→ RECORDS FOR PROCESSING:
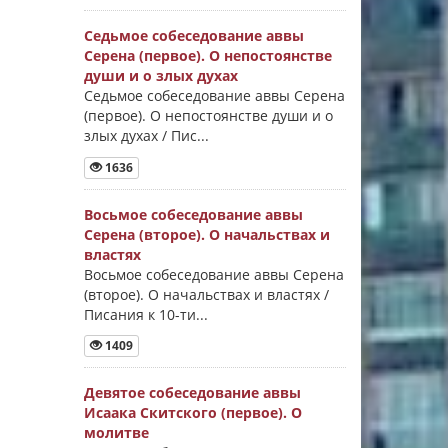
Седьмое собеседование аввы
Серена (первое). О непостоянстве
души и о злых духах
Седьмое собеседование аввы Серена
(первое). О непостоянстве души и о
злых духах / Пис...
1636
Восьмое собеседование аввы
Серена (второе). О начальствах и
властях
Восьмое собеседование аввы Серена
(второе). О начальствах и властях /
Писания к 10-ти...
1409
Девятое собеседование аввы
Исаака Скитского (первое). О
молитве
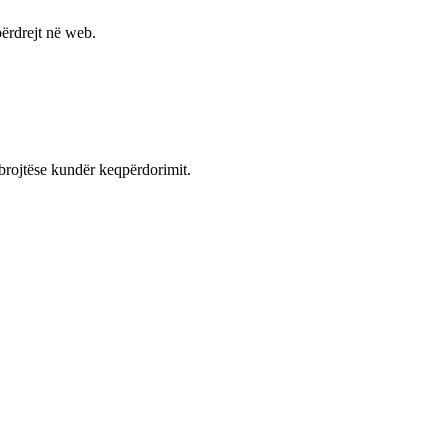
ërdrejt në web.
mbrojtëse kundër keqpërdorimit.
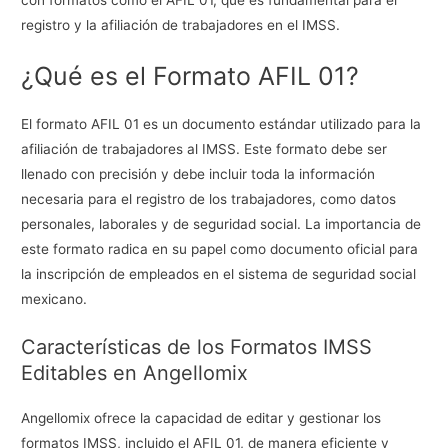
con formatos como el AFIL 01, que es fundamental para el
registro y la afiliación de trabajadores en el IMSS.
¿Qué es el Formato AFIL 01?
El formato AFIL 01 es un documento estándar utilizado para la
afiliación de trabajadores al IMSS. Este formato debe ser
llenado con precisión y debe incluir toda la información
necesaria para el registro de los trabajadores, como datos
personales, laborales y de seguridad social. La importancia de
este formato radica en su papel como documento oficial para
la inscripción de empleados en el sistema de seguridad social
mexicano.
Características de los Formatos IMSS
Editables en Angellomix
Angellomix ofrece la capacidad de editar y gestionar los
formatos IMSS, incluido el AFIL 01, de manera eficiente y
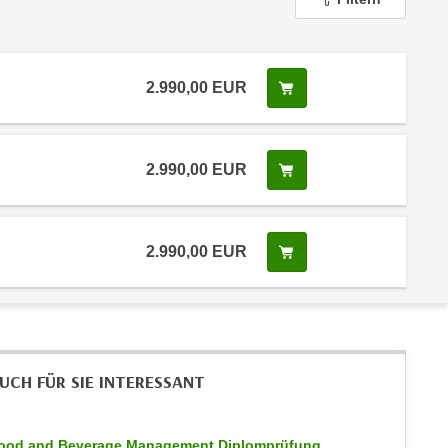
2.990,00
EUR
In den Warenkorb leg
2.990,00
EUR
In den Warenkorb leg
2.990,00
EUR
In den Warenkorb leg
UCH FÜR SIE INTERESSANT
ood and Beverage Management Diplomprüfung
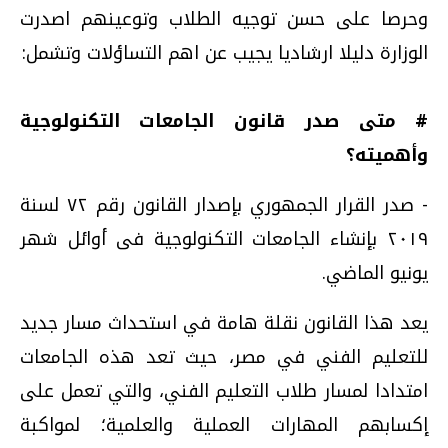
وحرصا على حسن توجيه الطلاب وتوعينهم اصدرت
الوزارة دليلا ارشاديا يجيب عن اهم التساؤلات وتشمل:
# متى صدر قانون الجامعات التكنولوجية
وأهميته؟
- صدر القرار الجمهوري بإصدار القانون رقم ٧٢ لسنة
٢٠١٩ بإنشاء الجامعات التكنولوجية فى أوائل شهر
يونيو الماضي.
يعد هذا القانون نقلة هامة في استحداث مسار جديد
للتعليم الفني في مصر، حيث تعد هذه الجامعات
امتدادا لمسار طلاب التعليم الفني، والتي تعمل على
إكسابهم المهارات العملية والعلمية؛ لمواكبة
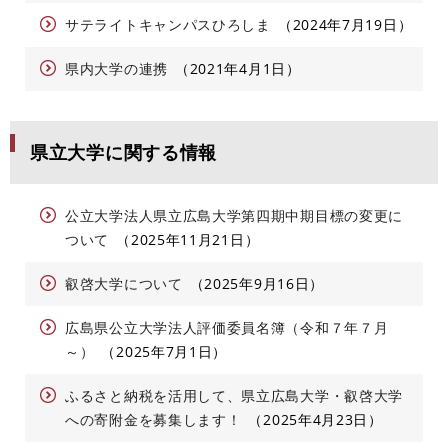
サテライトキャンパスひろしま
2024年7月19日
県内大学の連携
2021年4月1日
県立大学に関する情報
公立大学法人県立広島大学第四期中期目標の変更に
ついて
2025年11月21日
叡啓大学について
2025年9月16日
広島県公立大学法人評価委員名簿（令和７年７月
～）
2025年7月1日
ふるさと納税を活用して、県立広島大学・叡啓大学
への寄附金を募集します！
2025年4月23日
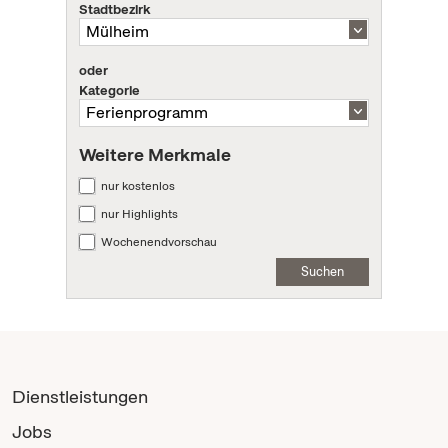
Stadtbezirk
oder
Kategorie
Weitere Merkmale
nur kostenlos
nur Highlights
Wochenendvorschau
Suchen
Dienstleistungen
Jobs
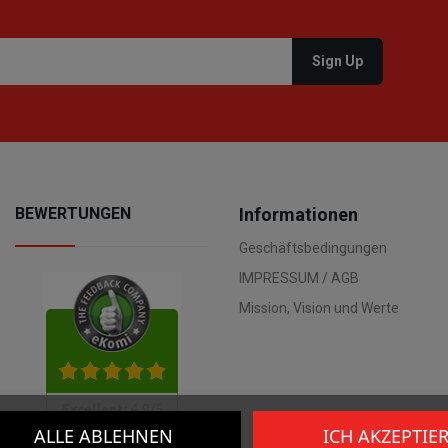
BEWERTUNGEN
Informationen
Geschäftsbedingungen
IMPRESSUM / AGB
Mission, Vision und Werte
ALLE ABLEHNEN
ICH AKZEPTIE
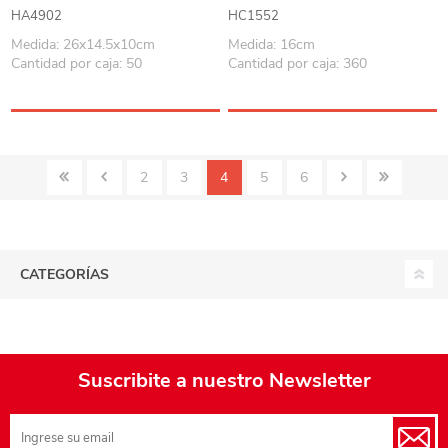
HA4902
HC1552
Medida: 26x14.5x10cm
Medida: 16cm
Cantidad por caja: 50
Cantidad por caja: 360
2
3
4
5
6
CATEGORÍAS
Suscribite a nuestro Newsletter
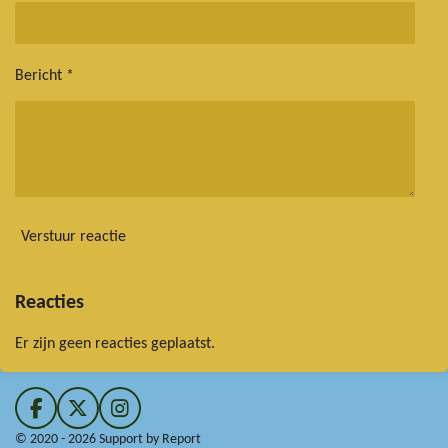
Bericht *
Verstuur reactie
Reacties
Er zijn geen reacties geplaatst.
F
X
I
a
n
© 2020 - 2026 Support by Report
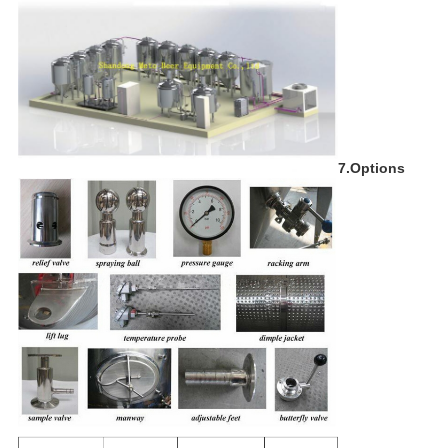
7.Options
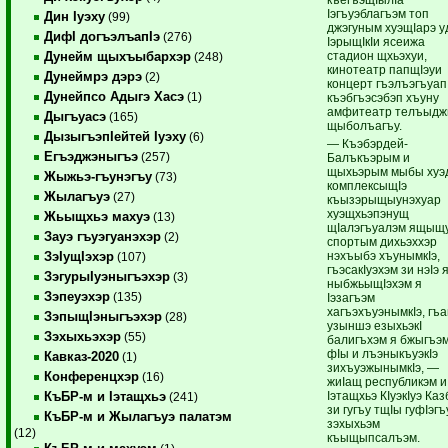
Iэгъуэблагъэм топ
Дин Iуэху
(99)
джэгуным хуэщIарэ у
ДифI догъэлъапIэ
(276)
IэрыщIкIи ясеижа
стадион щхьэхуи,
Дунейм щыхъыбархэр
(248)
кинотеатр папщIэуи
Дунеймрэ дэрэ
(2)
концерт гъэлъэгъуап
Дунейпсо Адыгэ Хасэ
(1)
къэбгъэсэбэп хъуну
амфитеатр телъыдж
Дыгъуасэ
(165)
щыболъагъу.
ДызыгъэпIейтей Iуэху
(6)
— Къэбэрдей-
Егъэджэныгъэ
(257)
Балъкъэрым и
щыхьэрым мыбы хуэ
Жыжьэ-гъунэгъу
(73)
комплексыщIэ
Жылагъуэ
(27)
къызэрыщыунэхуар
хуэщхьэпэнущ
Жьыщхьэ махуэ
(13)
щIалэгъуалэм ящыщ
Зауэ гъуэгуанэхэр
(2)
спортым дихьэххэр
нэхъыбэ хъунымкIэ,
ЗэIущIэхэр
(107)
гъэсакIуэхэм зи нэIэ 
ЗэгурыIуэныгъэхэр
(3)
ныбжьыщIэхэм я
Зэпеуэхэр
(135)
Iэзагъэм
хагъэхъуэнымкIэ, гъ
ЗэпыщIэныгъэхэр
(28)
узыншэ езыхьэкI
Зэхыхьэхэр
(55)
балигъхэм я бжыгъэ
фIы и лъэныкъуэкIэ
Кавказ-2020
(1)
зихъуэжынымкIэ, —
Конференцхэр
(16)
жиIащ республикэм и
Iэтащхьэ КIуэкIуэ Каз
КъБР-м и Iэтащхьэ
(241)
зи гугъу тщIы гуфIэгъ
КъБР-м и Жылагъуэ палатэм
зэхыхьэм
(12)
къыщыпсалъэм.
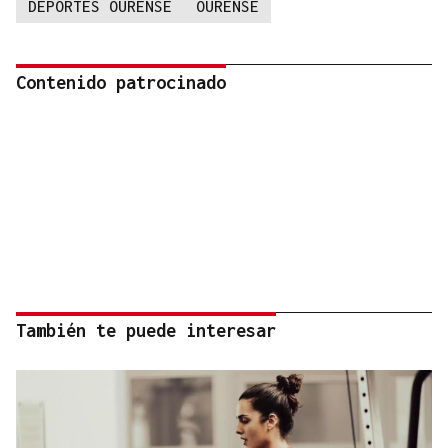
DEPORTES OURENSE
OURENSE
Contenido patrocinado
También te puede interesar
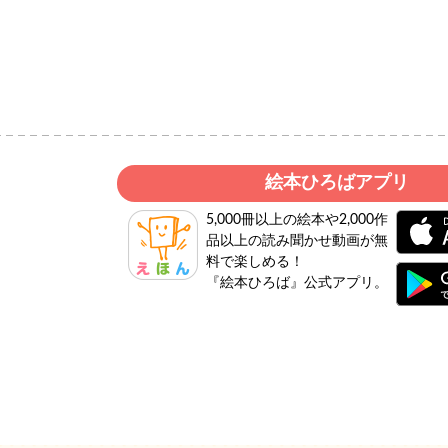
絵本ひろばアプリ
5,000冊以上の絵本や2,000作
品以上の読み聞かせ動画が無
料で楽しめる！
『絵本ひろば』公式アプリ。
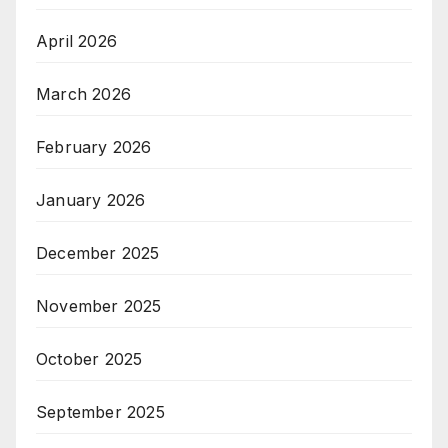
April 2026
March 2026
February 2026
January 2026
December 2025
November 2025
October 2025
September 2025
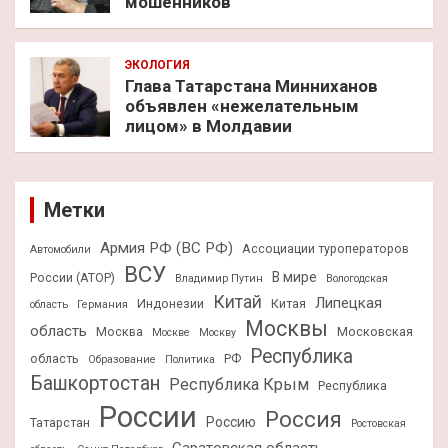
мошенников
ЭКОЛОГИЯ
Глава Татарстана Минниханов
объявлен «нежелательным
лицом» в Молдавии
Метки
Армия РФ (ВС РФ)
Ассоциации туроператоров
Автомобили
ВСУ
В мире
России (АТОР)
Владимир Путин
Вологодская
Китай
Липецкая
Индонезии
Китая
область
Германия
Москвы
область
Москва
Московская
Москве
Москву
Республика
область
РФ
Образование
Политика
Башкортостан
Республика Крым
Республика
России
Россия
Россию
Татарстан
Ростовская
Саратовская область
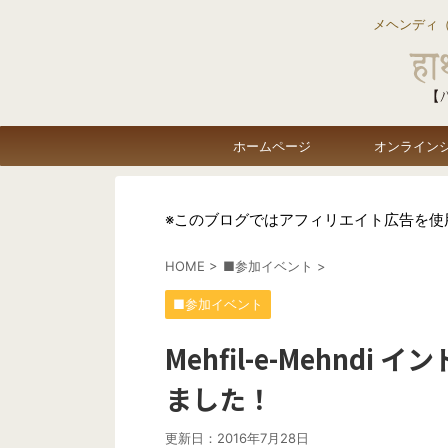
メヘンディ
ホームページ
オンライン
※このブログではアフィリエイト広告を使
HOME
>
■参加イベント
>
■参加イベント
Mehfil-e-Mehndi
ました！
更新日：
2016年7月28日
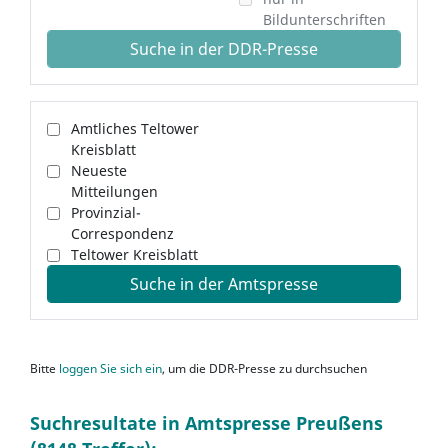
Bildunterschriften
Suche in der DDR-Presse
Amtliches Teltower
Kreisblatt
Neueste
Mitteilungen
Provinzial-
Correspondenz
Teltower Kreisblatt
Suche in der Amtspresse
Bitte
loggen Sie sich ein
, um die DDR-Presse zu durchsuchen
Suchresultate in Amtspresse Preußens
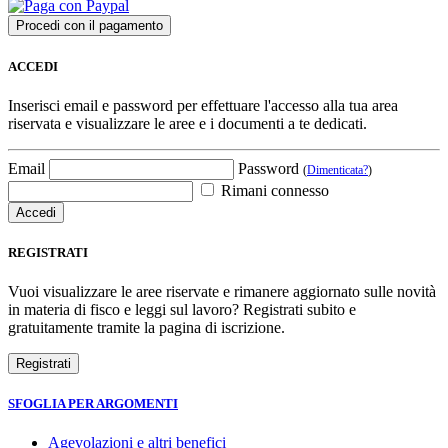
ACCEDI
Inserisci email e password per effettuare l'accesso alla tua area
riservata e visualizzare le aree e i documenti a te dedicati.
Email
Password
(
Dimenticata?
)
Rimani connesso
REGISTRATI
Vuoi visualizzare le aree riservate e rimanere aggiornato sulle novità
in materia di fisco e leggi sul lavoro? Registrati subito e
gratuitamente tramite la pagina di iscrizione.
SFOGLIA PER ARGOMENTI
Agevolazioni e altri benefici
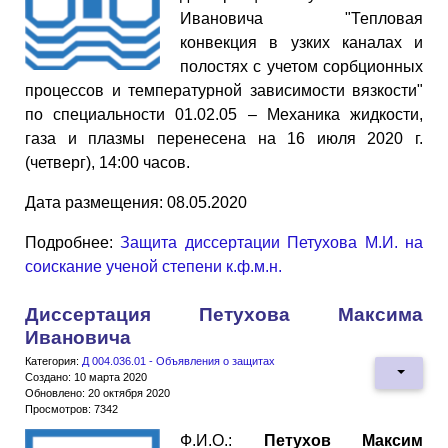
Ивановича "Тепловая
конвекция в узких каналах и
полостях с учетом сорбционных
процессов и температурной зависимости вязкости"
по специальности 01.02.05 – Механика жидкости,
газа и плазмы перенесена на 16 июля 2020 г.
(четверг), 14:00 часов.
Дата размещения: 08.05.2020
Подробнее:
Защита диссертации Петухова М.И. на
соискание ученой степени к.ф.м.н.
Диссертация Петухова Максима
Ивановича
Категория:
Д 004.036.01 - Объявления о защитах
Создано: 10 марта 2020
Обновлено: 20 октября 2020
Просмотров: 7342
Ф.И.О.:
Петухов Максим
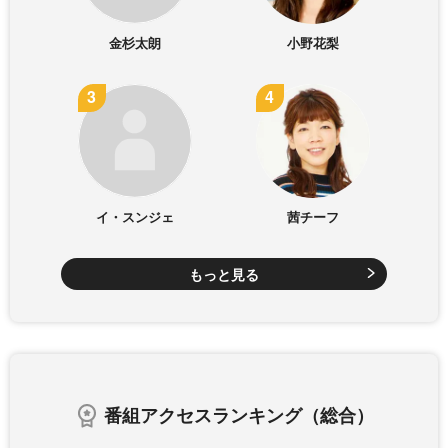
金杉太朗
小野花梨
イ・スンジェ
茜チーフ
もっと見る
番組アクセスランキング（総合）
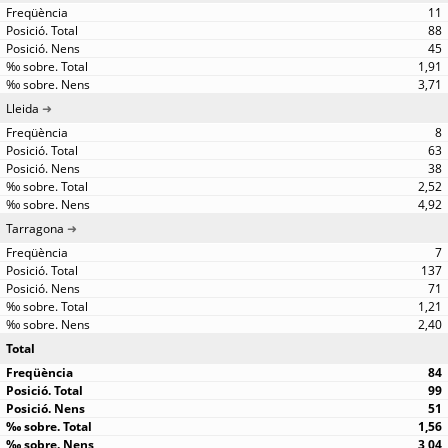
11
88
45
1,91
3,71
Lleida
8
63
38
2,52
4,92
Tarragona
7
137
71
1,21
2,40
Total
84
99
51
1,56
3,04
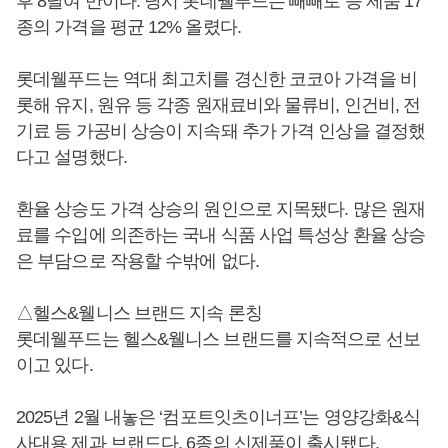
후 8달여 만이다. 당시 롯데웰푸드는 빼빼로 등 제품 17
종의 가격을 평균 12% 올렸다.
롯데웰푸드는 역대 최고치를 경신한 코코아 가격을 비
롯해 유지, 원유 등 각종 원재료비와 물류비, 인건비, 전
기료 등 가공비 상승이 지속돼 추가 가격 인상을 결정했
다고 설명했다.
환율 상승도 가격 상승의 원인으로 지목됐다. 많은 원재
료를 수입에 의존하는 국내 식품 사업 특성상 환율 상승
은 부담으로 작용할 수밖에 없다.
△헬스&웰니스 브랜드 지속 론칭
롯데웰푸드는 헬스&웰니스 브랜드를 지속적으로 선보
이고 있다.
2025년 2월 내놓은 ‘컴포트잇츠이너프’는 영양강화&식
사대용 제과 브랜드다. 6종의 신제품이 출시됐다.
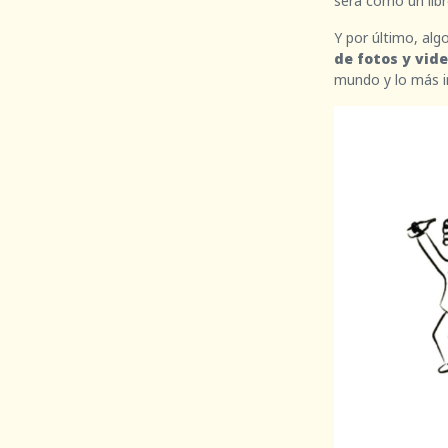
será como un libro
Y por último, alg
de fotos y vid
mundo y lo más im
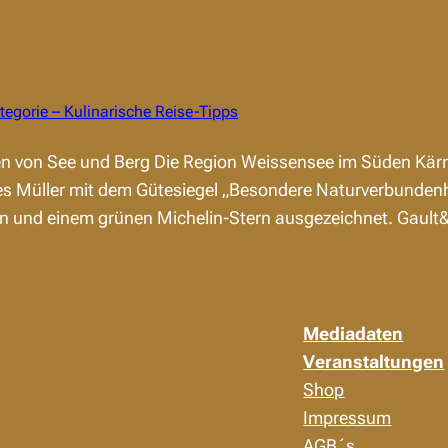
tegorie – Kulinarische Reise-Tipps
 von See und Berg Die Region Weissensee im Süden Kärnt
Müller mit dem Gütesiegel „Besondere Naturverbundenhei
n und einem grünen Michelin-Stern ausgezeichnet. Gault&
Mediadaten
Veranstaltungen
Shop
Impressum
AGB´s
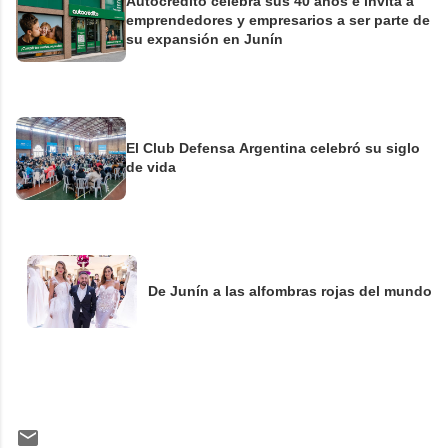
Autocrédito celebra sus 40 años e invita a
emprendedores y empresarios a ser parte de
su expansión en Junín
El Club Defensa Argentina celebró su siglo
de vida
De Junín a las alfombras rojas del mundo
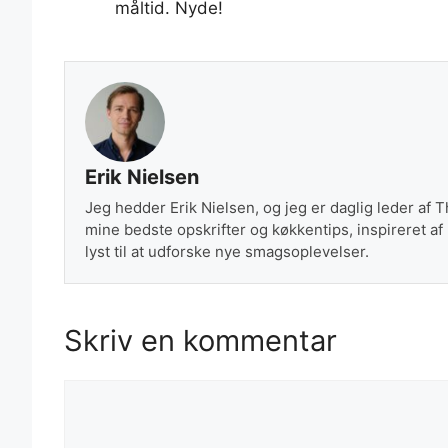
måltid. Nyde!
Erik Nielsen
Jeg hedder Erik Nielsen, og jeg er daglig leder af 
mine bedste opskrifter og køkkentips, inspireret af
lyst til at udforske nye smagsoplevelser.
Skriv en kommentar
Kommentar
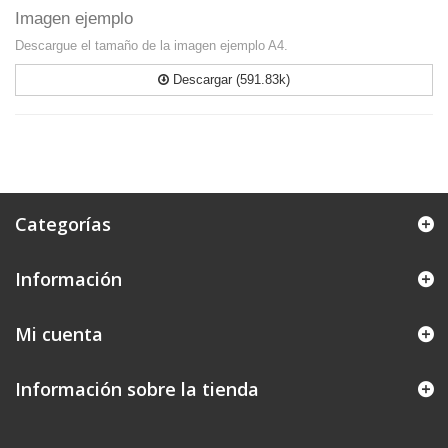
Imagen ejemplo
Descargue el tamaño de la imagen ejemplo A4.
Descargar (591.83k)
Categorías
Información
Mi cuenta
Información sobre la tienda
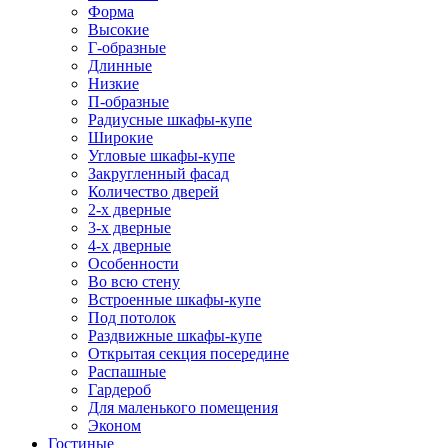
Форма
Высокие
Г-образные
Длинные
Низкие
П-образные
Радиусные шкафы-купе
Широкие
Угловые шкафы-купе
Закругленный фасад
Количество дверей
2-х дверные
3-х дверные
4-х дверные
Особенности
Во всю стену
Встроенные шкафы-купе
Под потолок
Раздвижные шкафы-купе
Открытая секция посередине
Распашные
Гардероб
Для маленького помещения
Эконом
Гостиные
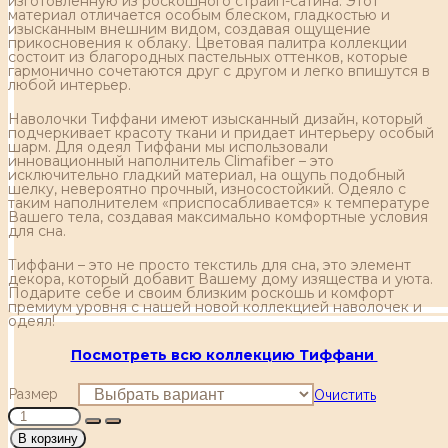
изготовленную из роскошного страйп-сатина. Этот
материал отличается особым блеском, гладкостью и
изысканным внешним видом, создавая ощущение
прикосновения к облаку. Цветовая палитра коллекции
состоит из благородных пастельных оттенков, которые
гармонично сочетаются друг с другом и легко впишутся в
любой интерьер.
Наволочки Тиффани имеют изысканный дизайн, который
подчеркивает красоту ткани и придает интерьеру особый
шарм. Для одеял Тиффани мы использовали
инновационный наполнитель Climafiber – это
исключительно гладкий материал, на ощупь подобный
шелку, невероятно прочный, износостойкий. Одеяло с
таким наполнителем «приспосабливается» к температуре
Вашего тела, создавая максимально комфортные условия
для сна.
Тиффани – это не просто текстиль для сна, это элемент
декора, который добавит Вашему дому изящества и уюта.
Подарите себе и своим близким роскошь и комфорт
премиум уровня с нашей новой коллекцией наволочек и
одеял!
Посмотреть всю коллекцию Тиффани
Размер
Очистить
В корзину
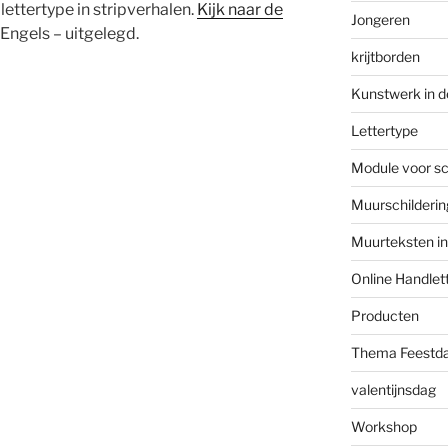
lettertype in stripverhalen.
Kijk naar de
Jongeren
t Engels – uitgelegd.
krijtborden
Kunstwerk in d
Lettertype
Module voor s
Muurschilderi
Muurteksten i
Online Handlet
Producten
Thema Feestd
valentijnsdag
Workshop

→ ASSIGNMENT:
Repeat exactly the lines above, from the line that contains "ood and Beverage Management Diplomprüfung" down through the line that contains "٢٠١٩ بإنشاء الجامعات التكنولوجية فى أوائل شهر". Include both of those lines and none of the pictures.

→ TASK SOLUTION:
ood and Beverage Management Diplomprüfung
وحرصا على حسن توجيه الطلاب وتوعينهم اصدرت
الوزارة دليلا ارشاديا يجيب عن اهم التساؤلات وتشمل:
# متى صدر قانون الجامعات التكنولوجية
وأهميته؟
- صدر القرار الجمهوري بإصدار القانون رقم ٧٢ لسنة
٢٠١٩ بإنشاء الجامعات التكنولوجية فى أوائل شهر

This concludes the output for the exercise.